The audit questioned why state agencies paid about $4 less per square foot to lease state-owned space than private space.

“We can’t fully explain why the state lease cost generally appears to be more than private lease costs,” the auditors reported.

The audit suggested a number of possible reasons, including the age or condition of the state buildings or that the Department of Administration may not be calculating state lease costs correctly.

“Finally, it’s also possible some agencies reported fewer occupancy expenses than they actually have,” the audit said.

“For instance, they may not have included additional costs for parking or security services even though we asked them to. This would make the total cost-per-square-foot lower than it actually is,” the audit said.

“However, we don’t have any reason to think that agencies consistently underreported these amounts in a way that would significantly change our conclusion.”

Auditors said the annual cost to own space in Topeka was not known because few agencies own space and the Department of Administration’s data for state-owned office buildings wasn’t reliable.

Auditors said they tried to collect cost data from agencies that own their office space so they could compare purchasing costs to leasing costs.

“However, only a few agencies with office space in Topeka own their locations and they reported no debt service costs remain for those spaces,” the audit said.

“This means those agencies’ costs aren’t a good approximation for what it would cost state agencies to purchase a new building.”

Auditors said they couldn’t analyze the cost data that was provided by the Department of Administration for fiscal years 2022 through 2024 because it wasn’t reliable.

“We identified a series of calculations and numbers that didn’t make sense and that DOA officials couldn’t explain,” the audit said.

“For example, several totals didn’t sum correctly or conflicted with other subtotals, overhead costs were inconsistently allocated, some salary expenses and debt service costs were incorrect, and several expense categories…varied significantly across years.”

The auditors said the Department of Administration couldn’t resolve the issues they identified in their cost data because of frequent staff turnover.

Auditors said the Department of Administration offered several reasons about why the state lease rate would be higher than private space. They included:

  • The department said the state lease rate includes the cost to cover future building improvements, meaning agencies that lease state-owned space pay a portion of improvement costs even when those improvements don’t involve their agency.
  • The department said the state rate included the cost of nonleasable space – such as cafeterias shared across agencies leasing the space – in six state-owned office buildings as well as debt service for two of those buildings.

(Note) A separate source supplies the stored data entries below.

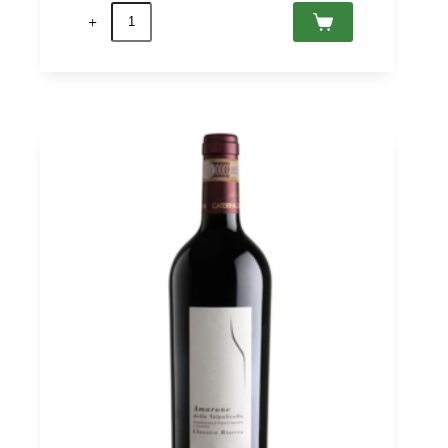
Amarone
della
Valpolicella
Classico
2021
DOCG,
Giuseppe
Campagnola
0,75
Menge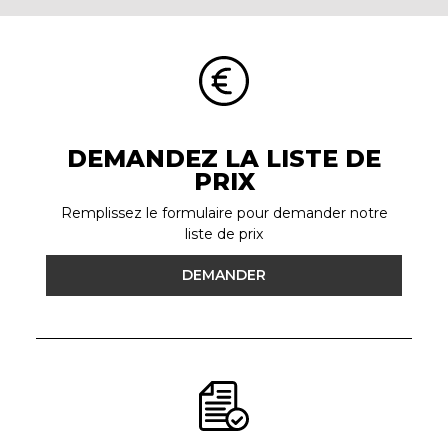
DEMANDEZ LA LISTE DE
PRIX
Remplissez le formulaire pour demander notre
liste de prix
DEMANDER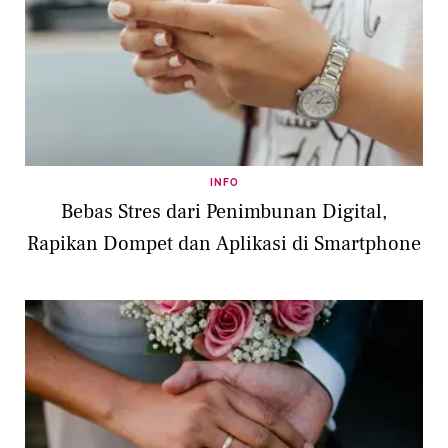
INFO
Bebas Stres dari Penimbunan Digital,
Rapikan Dompet dan Aplikasi di Smartphone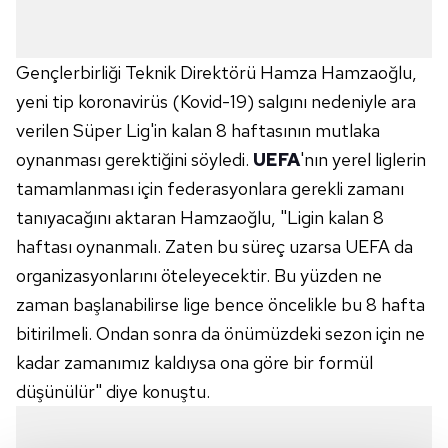
Gençlerbirliği
Teknik Direktörü Hamza Hamzaoğlu,
yeni tip koronavirüs (Kovid-19) salgını nedeniyle ara
verilen Süper Lig'in kalan 8 haftasının mutlaka
oynanması gerektiğini söyledi.
UEFA
'nın yerel liglerin
tamamlanması için federasyonlara gerekli zamanı
tanıyacağını aktaran Hamzaoğlu, "Ligin kalan 8
haftası oynanmalı. Zaten bu süreç uzarsa UEFA da
organizasyonlarını öteleyecektir. Bu yüzden ne
zaman başlanabilirse lige bence öncelikle bu 8 hafta
bitirilmeli. Ondan sonra da önümüzdeki sezon için ne
kadar zamanımız kaldıysa ona göre bir formül
düşünülür" diye konuştu.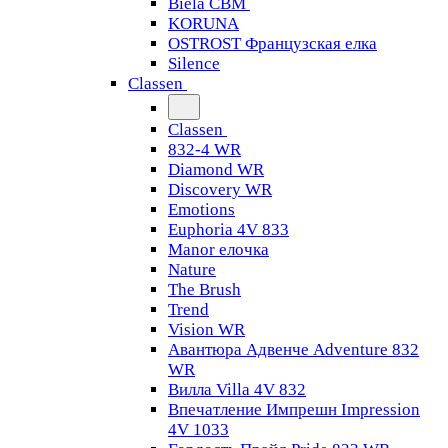
Biela CBM
KORUNA
OSTROST Французская елка
Silence
Classen
Classen
832-4 WR
Diamond WR
Discovery WR
Emotions
Euphoria 4V 833
Manor елочка
Nature
The Brush
Trend
Vision WR
Авантюра Адвенче Adventure 832
WR
Вилла Villa 4V 832
Впечатление Импрешн Impression
4V 1033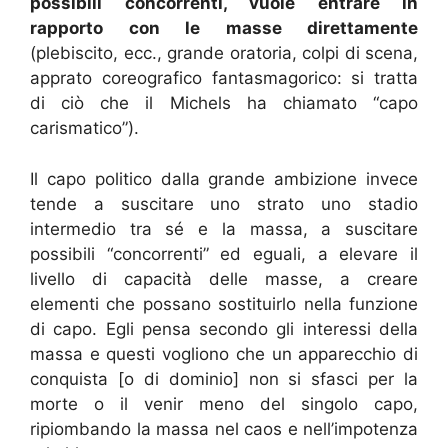
possibili concorrenti, vuole entrare in
rapporto con le masse direttamente
(plebiscito, ecc., grande oratoria, colpi di scena,
apprato coreografico fantasmagorico: si tratta
di ciò che il Michels ha chiamato “capo
carismatico”).
Il capo politico dalla grande ambizione invece
tende a suscitare uno strato uno stadio
intermedio tra sé e la massa, a suscitare
possibili “concorrenti” ed eguali, a elevare il
livello di capacità delle masse, a creare
elementi che possano sostituirlo nella funzione
di capo. Egli pensa secondo gli interessi della
massa e questi vogliono che un apparecchio di
conquista [o di dominio] non si sfasci per la
morte o il venir meno del singolo capo,
ripiombando la massa nel caos e nell’impotenza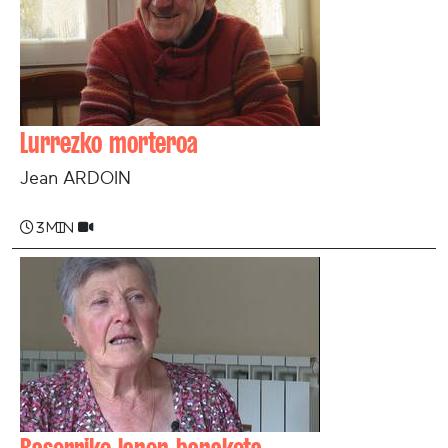
Lurrezko morteroa
Jean ARDOIN
3 min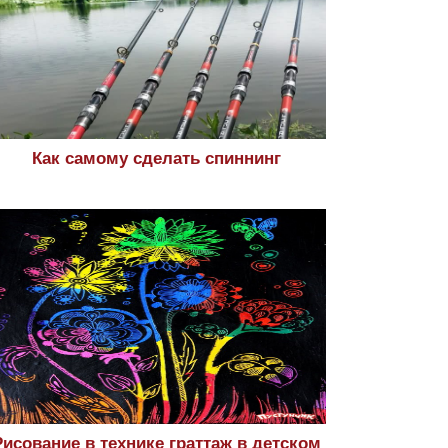
Как самому сделать спиннинг
Рисование в технике граттаж в детском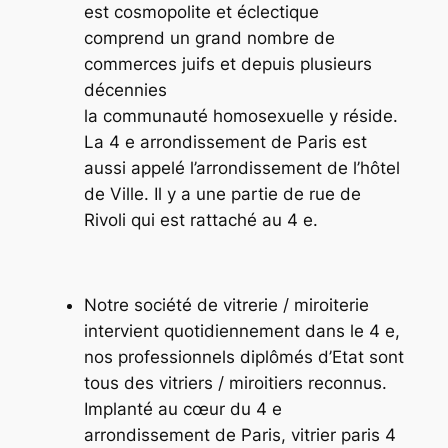
est cosmopolite et éclectique
comprend un grand nombre de
commerces juifs et depuis plusieurs
décennies
la communauté homosexuelle y réside.
La 4 e arrondissement de Paris est
aussi appelé l’arrondissement de l’hôtel
de Ville. Il y a une partie de rue de
Rivoli qui est rattaché au 4 e.
Notre société de vitrerie / miroiterie
intervient quotidiennement dans le 4 e,
nos professionnels diplômés d’Etat sont
tous des vitriers / miroitiers reconnus.
Implanté au cœur du 4 e
arrondissement de Paris, vitrier paris 4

About 25% of the space in four of the buildings is nonleasable.
  • The department said it provides services or amenities that private lease-holders may not offer, including access to exercise areas and the network fiber loop and virtual server platform managed by the Office of Information Technology Services.

The Department of Administration did not dispute the disparity between the rents for leased private property compared to rents for state leases.

In responding to the audit, the department said the costs captured for private leases reflect the rates that tenants are paying in fiscal year 2025 based on their current lease agreements, many of which were signed years ago.

“These rates reflect what the market would assess at the time the lease was negotiated, and it might not match what the market would assess today,” wrote Adam Proffitt, secretary of administration.

As an example, Proffitt said that if a tenant were currently paying a lease rate of $18 a square foot with a lease that expires Dec. 31, 2026, then the landlord might not be willing to offer the same rate per square foot for that space in January 2027.

“We have seen dramatic upward shifts in the cost of real estate over the past five years, as is reflected in housing and commercial prices all across the state,” Proffitt wrote.

“Many of the leases identified in the underlying data set for this section of the audit expire in the next two years, meaning agencies will need to negotiate rates with these landlords to extend their lease agreements, or will need to find new space.”